### Listed entries

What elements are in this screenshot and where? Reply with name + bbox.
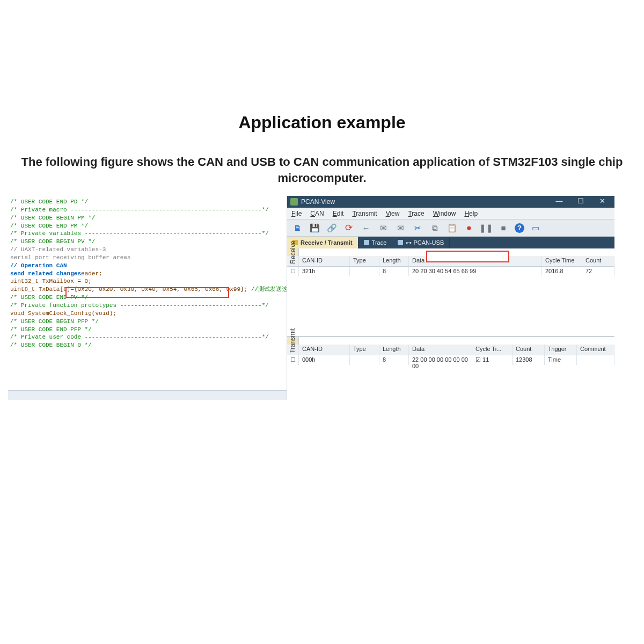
window-icon[interactable]: ▭ bbox=[530, 222, 541, 234]
code-line: /* USER CODE BEGIN PFP */ bbox=[10, 318, 284, 326]
back-icon[interactable]: ← bbox=[360, 222, 372, 234]
copy-icon[interactable]: ⧉ bbox=[429, 222, 441, 234]
app-icon bbox=[290, 198, 298, 206]
record-icon[interactable]: ● bbox=[463, 222, 475, 234]
menu-item-transmit[interactable]: Transmit bbox=[352, 210, 377, 217]
code-line: // UAXT-related variables-3 bbox=[10, 246, 284, 254]
tab-icon bbox=[398, 240, 403, 245]
column-header[interactable]: Type bbox=[350, 345, 379, 355]
page-title: Application example bbox=[0, 113, 644, 133]
mail-out-icon[interactable]: ✉ bbox=[394, 222, 406, 234]
code-line: /* USER CODE BEGIN PV */ bbox=[10, 238, 284, 246]
menu-item-view[interactable]: View bbox=[386, 210, 400, 217]
close-button[interactable]: ✕ bbox=[593, 197, 611, 207]
column-header[interactable]: Comment bbox=[577, 345, 614, 355]
cell-count: 72 bbox=[582, 267, 614, 276]
cell-sel: ☐ bbox=[287, 267, 299, 276]
code-line: // Operation CAN bbox=[10, 262, 284, 270]
maximize-button[interactable]: ☐ bbox=[572, 197, 590, 207]
code-line: uint8_t TxData[8]={0x20, 0x20, 0x30, 0x4… bbox=[10, 286, 284, 294]
paste-icon[interactable]: 📋 bbox=[446, 222, 458, 234]
cell-length: 8 bbox=[379, 355, 409, 365]
code-line: /* USER CODE END PD */ bbox=[10, 198, 284, 206]
cell-type bbox=[350, 267, 379, 276]
doc-icon[interactable]: 🗎 bbox=[291, 222, 303, 234]
cell-sel: ☐ bbox=[287, 355, 299, 365]
code-line: /* Private variables -------------------… bbox=[10, 230, 284, 238]
receive-table-rows: ☐321h820 20 30 40 54 65 66 992016.872 bbox=[287, 267, 614, 336]
cell-data: 20 20 30 40 54 65 66 99 bbox=[409, 267, 542, 276]
column-header[interactable]: Length bbox=[379, 256, 409, 266]
column-header[interactable]: Count bbox=[582, 256, 614, 266]
cell-data: 22 00 00 00 00 00 00 00 bbox=[409, 355, 472, 365]
toolbar: 🗎💾🔗⟳←✉✉✂⧉📋●❚❚■?▭ bbox=[287, 219, 614, 237]
stop-icon[interactable]: ■ bbox=[497, 222, 509, 234]
figure-container: /* USER CODE END PD *//* Private macro -… bbox=[8, 196, 614, 400]
menu-item-file[interactable]: File bbox=[291, 210, 302, 217]
minimize-button[interactable]: — bbox=[550, 197, 568, 207]
page-subtitle: The following figure shows the CAN and U… bbox=[0, 154, 644, 186]
window-title: PCAN-View bbox=[301, 198, 335, 206]
column-header[interactable]: Length bbox=[379, 345, 409, 355]
menu-item-edit[interactable]: Edit bbox=[333, 210, 344, 217]
code-line: uint32_t TxMailbox = 0; bbox=[10, 277, 284, 286]
save-icon[interactable]: 💾 bbox=[309, 222, 320, 234]
link-icon[interactable]: 🔗 bbox=[326, 222, 338, 234]
menu-bar: FileCANEditTransmitViewTraceWindowHelp bbox=[287, 208, 614, 219]
mail-icon[interactable]: ✉ bbox=[377, 222, 389, 234]
tab-strip: Receive / TransmitTrace⊶ PCAN-USB bbox=[287, 237, 614, 248]
cell-count: 12308 bbox=[513, 355, 545, 365]
code-line: /* Private user code -------------------… bbox=[10, 333, 284, 341]
column-header[interactable]: Count bbox=[513, 345, 545, 355]
transmit-table-header: CAN-IDTypeLengthDataCycle Ti...CountTrig… bbox=[287, 345, 614, 355]
receive-table-header: CAN-IDTypeLengthDataCycle TimeCount bbox=[287, 256, 614, 267]
tab-receive-transmit[interactable]: Receive / Transmit bbox=[287, 237, 358, 248]
column-header[interactable]: Cycle Time bbox=[542, 256, 582, 266]
column-header[interactable]: Trigger bbox=[545, 345, 577, 355]
refresh-icon[interactable]: ⟳ bbox=[343, 222, 355, 234]
menu-item-help[interactable]: Help bbox=[464, 210, 478, 217]
transmit-block: Transmit CAN-IDTypeLengthDataCycle Ti...… bbox=[287, 337, 614, 400]
tab-pcan-usb[interactable]: ⊶ PCAN-USB bbox=[392, 237, 450, 248]
code-line: /* USER CODE END PFP */ bbox=[10, 326, 284, 334]
menu-item-trace[interactable]: Trace bbox=[408, 210, 424, 217]
column-header[interactable]: Type bbox=[350, 256, 379, 266]
code-line: /* Private macro -----------------------… bbox=[10, 206, 284, 214]
tab-label: Receive / Transmit bbox=[301, 239, 353, 246]
column-header[interactable]: CAN-ID bbox=[299, 345, 350, 355]
code-line: void SystemClock_Config(void); bbox=[10, 310, 284, 318]
table-row[interactable]: ☐321h820 20 30 40 54 65 66 992016.872 bbox=[287, 267, 614, 276]
tab-trace[interactable]: Trace bbox=[358, 237, 393, 248]
cell-cycle: 2016.8 bbox=[542, 267, 582, 276]
code-line: /* Private function prototypes ---------… bbox=[10, 302, 284, 310]
column-header[interactable]: Data bbox=[409, 256, 542, 266]
receive-block: Receive CAN-IDTypeLengthDataCycle TimeCo… bbox=[287, 248, 614, 337]
cell-cycle: ☑ 11 bbox=[472, 355, 513, 365]
menu-item-can[interactable]: CAN bbox=[310, 210, 324, 217]
transmit-table-rows: ☐000h822 00 00 00 00 00 00 00☑ 1112308Ti… bbox=[287, 355, 614, 400]
tab-label: Trace bbox=[372, 239, 387, 246]
transmit-side-label: Transmit bbox=[287, 337, 299, 345]
cut-icon[interactable]: ✂ bbox=[412, 222, 423, 234]
code-line: /* USER CODE BEGIN 0 */ bbox=[10, 341, 284, 349]
window-titlebar[interactable]: PCAN-View — ☐ ✕ bbox=[287, 196, 614, 208]
tab-label: ⊶ PCAN-USB bbox=[406, 239, 444, 246]
column-header[interactable]: CAN-ID bbox=[299, 256, 350, 266]
pcan-view-window: PCAN-View — ☐ ✕ FileCANEditTransmitViewT… bbox=[287, 196, 614, 400]
code-line: serial port receiving buffer areas bbox=[10, 254, 284, 262]
cell-trigger: Time bbox=[545, 355, 577, 365]
menu-item-window[interactable]: Window bbox=[433, 210, 456, 217]
column-header[interactable]: Cycle Ti... bbox=[472, 345, 513, 355]
table-row[interactable]: ☐000h822 00 00 00 00 00 00 00☑ 1112308Ti… bbox=[287, 355, 614, 365]
code-status-bar bbox=[8, 390, 287, 400]
code-line: send related changeseader; bbox=[10, 270, 284, 278]
cell-comment bbox=[577, 355, 614, 365]
pause-icon[interactable]: ❚❚ bbox=[480, 222, 492, 234]
cell-canid: 321h bbox=[299, 267, 350, 276]
help-icon[interactable]: ? bbox=[515, 223, 524, 233]
code-line: /* USER CODE END PV */ bbox=[10, 294, 284, 302]
cell-type bbox=[350, 355, 379, 365]
column-header[interactable]: Data bbox=[409, 345, 472, 355]
cell-length: 8 bbox=[379, 267, 409, 276]
receive-side-label: Receive bbox=[287, 248, 299, 256]
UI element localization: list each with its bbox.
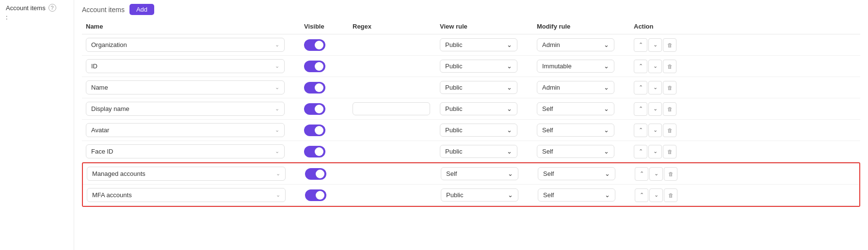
chevron-down-icon: ⌄ (275, 106, 279, 112)
header-regex: Regex (349, 23, 436, 30)
move-up-button[interactable]: ⌃ (634, 124, 647, 137)
chevron-down-icon: ⌄ (275, 63, 279, 69)
modify-rule-dropdown[interactable]: Self ⌄ (537, 124, 614, 137)
chevron-down-icon: ⌄ (604, 41, 609, 48)
regex-cell (350, 193, 437, 197)
name-select-avatar[interactable]: Avatar ⌄ (86, 123, 285, 137)
name-cell: Name ⌄ (82, 78, 300, 96)
view-rule-cell: Public ⌄ (436, 58, 533, 75)
modify-rule-dropdown[interactable]: Self ⌄ (537, 145, 614, 158)
view-rule-dropdown[interactable]: Public ⌄ (440, 60, 517, 73)
move-down-button[interactable]: ⌄ (648, 81, 662, 94)
delete-button[interactable]: 🗑 (663, 102, 676, 116)
action-cell: ⌃ ⌄ 🗑 (630, 100, 698, 118)
view-rule-cell: Public ⌄ (436, 100, 533, 117)
delete-button[interactable]: 🗑 (663, 124, 676, 137)
add-button[interactable]: Add (129, 4, 154, 15)
chevron-down-icon: ⌄ (604, 126, 609, 134)
delete-button[interactable]: 🗑 (664, 188, 677, 202)
chevron-down-icon: ⌄ (275, 84, 279, 91)
visible-toggle[interactable] (304, 39, 325, 51)
move-down-button[interactable]: ⌄ (648, 124, 662, 137)
move-up-button[interactable]: ⌃ (634, 38, 647, 52)
visible-toggle[interactable] (304, 125, 325, 136)
visible-cell (301, 166, 350, 182)
name-select-mfa-accounts[interactable]: MFA accounts ⌄ (87, 188, 286, 202)
modify-rule-dropdown[interactable]: Self ⌄ (538, 167, 615, 180)
view-rule-dropdown[interactable]: Public ⌄ (440, 81, 517, 94)
help-icon[interactable]: ? (48, 4, 56, 12)
action-cell: ⌃ ⌄ 🗑 (631, 187, 699, 204)
view-rule-dropdown[interactable]: Public ⌄ (440, 102, 517, 115)
move-down-button[interactable]: ⌄ (648, 60, 662, 73)
name-select-id[interactable]: ID ⌄ (86, 59, 285, 73)
modify-rule-dropdown[interactable]: Immutable ⌄ (537, 60, 614, 73)
view-rule-dropdown[interactable]: Self ⌄ (441, 167, 518, 180)
header-view-rule: View rule (436, 23, 533, 30)
visible-cell (301, 188, 350, 203)
view-rule-dropdown[interactable]: Public ⌄ (440, 38, 517, 51)
regex-cell (350, 172, 437, 176)
chevron-down-icon: ⌄ (276, 171, 280, 177)
delete-button[interactable]: 🗑 (663, 145, 676, 158)
sidebar-colon: : (6, 14, 68, 21)
regex-cell (349, 43, 436, 47)
view-rule-cell: Public ⌄ (436, 143, 533, 160)
visible-toggle[interactable] (305, 189, 326, 201)
chevron-down-icon: ⌄ (507, 148, 512, 155)
visible-toggle[interactable] (304, 103, 325, 115)
visible-toggle[interactable] (305, 168, 326, 180)
modify-rule-dropdown[interactable]: Self ⌄ (538, 188, 615, 202)
move-down-button[interactable]: ⌄ (648, 145, 662, 158)
regex-cell (349, 64, 436, 68)
visible-cell (300, 101, 349, 117)
modify-rule-dropdown[interactable]: Self ⌄ (537, 102, 614, 115)
header-modify-rule: Modify rule (533, 23, 630, 30)
visible-cell (300, 144, 349, 159)
modify-rule-dropdown[interactable]: Admin ⌄ (537, 38, 614, 51)
visible-toggle[interactable] (304, 146, 325, 157)
view-rule-dropdown[interactable]: Public ⌄ (441, 188, 518, 202)
chevron-down-icon: ⌄ (508, 191, 513, 199)
name-select-managed-accounts[interactable]: Managed accounts ⌄ (87, 167, 286, 181)
move-down-button[interactable]: ⌄ (648, 38, 662, 52)
name-select-display-name[interactable]: Display name ⌄ (86, 102, 285, 116)
move-up-button[interactable]: ⌃ (635, 188, 648, 202)
visible-toggle[interactable] (304, 82, 325, 94)
table-row: Name ⌄ Public ⌄ (82, 77, 860, 98)
delete-button[interactable]: 🗑 (664, 167, 677, 181)
modify-rule-cell: Admin ⌄ (533, 79, 630, 96)
table-row: ID ⌄ Public ⌄ (82, 56, 860, 77)
move-down-button[interactable]: ⌄ (648, 102, 662, 116)
visible-cell (300, 123, 349, 138)
regex-input[interactable] (353, 102, 430, 115)
move-up-button[interactable]: ⌃ (634, 145, 647, 158)
modify-rule-cell: Self ⌄ (533, 100, 630, 117)
move-down-button[interactable]: ⌄ (649, 188, 663, 202)
move-up-button[interactable]: ⌃ (635, 167, 648, 181)
action-cell: ⌃ ⌄ 🗑 (630, 36, 698, 54)
view-rule-dropdown[interactable]: Public ⌄ (440, 124, 517, 137)
visible-toggle[interactable] (304, 61, 325, 72)
chevron-down-icon: ⌄ (507, 62, 512, 70)
chevron-down-icon: ⌄ (275, 42, 279, 48)
view-rule-dropdown[interactable]: Public ⌄ (440, 145, 517, 158)
move-up-button[interactable]: ⌃ (634, 60, 647, 73)
table-header: Name Visible Regex View rule Modify rule… (82, 21, 860, 34)
delete-button[interactable]: 🗑 (663, 60, 676, 73)
move-up-button[interactable]: ⌃ (634, 102, 647, 116)
delete-button[interactable]: 🗑 (663, 81, 676, 94)
move-up-button[interactable]: ⌃ (634, 81, 647, 94)
move-down-button[interactable]: ⌄ (649, 167, 663, 181)
modify-rule-dropdown[interactable]: Admin ⌄ (537, 81, 614, 94)
name-select-name[interactable]: Name ⌄ (86, 80, 285, 94)
delete-button[interactable]: 🗑 (663, 38, 676, 52)
name-select-face-id[interactable]: Face ID ⌄ (86, 144, 285, 158)
modify-rule-cell: Admin ⌄ (533, 36, 630, 53)
name-select-organization[interactable]: Organization ⌄ (86, 38, 285, 52)
section-title: Account items (82, 6, 125, 14)
modify-rule-cell: Self ⌄ (533, 143, 630, 160)
name-cell: Managed accounts ⌄ (83, 165, 301, 183)
name-cell: Organization ⌄ (82, 36, 300, 54)
header-name: Name (82, 23, 300, 30)
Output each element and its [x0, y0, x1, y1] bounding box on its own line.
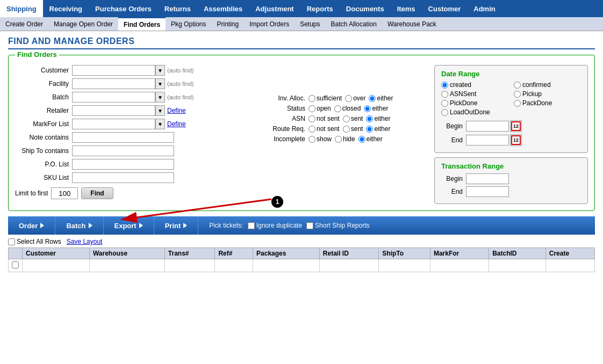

### Required work
Every line that contains the string "Organization" should be copied from the records.

### Answer to the problem
name-select-organization[interactable]: Organization ⌄ (86, 38, 285, 52)
name-cell: Organization ⌄ (82, 36, 300, 54)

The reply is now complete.